Causal Bayesian networks via probability trees

October 31, 2020 — February 26, 2025

algebra
causal
graphical models
how do science
machine learning
measure
networks
probability
statistics
Figure 1

Many words here I don’t yet know so let’s fill in the LLM summary for now, which starts from (Ortega 2011, 2015).

TODO: relate to Shafer (1996).

1 Connection to Pearlian structural causal models

The relationship to Structural Causal Models (SCMs) is

  • Graphical representation: Like Judea Pearl’s DAG-based SCMs, probability trees encode causal dependencies through directed structures, though trees explicitly model sequential decision points rather than general networks.
  • Interventional logic: Both frameworks support counterfactual reasoning, but probability trees implement interventions through branch modifications (e.g., fixing node values) rather than graph surgery via Pearl’s do-operator.

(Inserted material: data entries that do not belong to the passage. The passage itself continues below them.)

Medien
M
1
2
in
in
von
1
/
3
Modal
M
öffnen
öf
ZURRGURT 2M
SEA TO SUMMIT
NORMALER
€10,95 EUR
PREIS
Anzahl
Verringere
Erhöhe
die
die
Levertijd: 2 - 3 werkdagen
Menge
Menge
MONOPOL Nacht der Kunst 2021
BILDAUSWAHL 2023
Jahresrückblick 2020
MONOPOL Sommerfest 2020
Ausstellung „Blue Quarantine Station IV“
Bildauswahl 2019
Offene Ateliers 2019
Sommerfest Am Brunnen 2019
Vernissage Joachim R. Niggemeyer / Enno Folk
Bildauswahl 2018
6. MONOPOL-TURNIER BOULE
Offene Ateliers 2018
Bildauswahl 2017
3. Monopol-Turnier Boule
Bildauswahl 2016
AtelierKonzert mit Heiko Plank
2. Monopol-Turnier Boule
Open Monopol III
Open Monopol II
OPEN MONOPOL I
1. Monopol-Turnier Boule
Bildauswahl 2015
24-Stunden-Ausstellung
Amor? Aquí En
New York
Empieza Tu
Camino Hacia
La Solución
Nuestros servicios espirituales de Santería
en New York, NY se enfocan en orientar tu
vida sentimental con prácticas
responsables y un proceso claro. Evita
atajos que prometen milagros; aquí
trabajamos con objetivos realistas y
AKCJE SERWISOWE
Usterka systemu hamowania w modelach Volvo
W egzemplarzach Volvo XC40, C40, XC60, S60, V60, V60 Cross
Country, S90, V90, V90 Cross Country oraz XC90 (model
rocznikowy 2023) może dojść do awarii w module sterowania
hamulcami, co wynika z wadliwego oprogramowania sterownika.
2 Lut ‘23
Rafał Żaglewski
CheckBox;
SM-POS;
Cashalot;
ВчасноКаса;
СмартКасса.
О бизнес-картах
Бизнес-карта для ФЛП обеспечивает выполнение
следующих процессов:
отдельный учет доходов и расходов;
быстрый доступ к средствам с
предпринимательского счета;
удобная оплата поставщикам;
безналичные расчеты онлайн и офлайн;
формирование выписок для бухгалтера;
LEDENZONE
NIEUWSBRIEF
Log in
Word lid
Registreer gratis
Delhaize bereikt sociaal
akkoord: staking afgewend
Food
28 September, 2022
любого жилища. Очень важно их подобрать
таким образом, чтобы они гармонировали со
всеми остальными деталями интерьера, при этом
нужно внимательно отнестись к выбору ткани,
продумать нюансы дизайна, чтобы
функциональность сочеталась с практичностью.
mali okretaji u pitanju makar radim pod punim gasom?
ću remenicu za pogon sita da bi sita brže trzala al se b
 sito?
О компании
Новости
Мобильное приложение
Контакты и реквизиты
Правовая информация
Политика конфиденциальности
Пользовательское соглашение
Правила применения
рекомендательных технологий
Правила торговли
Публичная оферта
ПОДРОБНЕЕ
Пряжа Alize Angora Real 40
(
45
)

The tree structure imposes natural identifiability through:

  1. Temporal ordering of nodes
  2. Restricted parent sets at each branching point This avoids needing external tools like do-calculus for many identification problems.

There is a deepmind demonstration notebook (Genewein et al. 2020).

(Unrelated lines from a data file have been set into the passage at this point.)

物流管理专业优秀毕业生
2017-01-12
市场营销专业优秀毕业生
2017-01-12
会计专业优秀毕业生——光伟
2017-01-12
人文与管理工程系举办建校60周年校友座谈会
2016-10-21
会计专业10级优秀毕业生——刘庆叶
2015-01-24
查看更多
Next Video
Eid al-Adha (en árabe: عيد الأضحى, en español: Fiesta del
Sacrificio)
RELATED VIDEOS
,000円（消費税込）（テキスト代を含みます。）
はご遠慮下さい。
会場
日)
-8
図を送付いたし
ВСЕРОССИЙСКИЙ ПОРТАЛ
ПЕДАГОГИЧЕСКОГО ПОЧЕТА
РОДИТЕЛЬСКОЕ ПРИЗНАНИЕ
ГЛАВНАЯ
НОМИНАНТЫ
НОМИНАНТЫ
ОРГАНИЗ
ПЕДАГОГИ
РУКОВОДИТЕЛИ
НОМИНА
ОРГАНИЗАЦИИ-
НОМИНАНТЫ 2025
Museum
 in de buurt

2 Connection to mechanised causal graphs

Another obvious formalism in this domain is mechanised causal graphs.

Once again, I got an LLM to attempt to summarise the relationship between these two formalisms:

Both methodologies: 1. Extend traditional causal models by adding hierarchical elements to Pearlian SCMs 2. Enable policy-aware reasoning about decision-making agents 3. Support intervention analysis through modified graph operations

2.1 Key Distinctions

Aspect Probability Tree Models Mechanised Causal Graphs
Core innovation Temporal decomposition of causal pathways Mechanism/node distinction in SCMs
Intervention scope Branch-specific probability modifications Mechanism-level policy interventions
Variable types Single-class variables with temporal order Dual-class (object + mechanism) variables
Agent modeling Implicit through decision nodes Explicit policy variables (𝐷,𝑋)

3 References

Genewein, McGrath, Déletang, et al. 2020. Algorithms for Causal Reasoning in Probability Trees.”
Görgen. 2017. An algebraic characterisation of staged trees : their geometry and causal implications.”
Herlau. 2022. Probability Trees and the Value of a Single Intervention.”
Leonelli, and Varando. 2022. Structural Learning of Simple Staged Trees.”
———. 2023. Context-Specific Causal Discovery for Categorical Data Using Staged Trees.” In Proceedings of The 26th International Conference on Artificial Intelligence and Statistics.
Ortega. 2011. Bayesian Causal Induction.” arXiv:1111.0708 [Cs, Stat].
———. 2015. Subjectivity, Bayesianism, and Causality.” Pattern Recognition Letters, Philosophical Aspects of Pattern Recognition,.
Park, Buchholz, Schölkopf, et al. 2023. A Measure-Theoretic Axiomatisation of Causality.” In Proceedings of the 37th International Conference on Neural Information Processing Systems. NIPS ’23.
Shafer. 1996. The Art of Causal Conjecture.
Varando, Carli, and Leonelli. 2024. Staged Trees and Asymmetry-Labeled DAGs.” Metrika.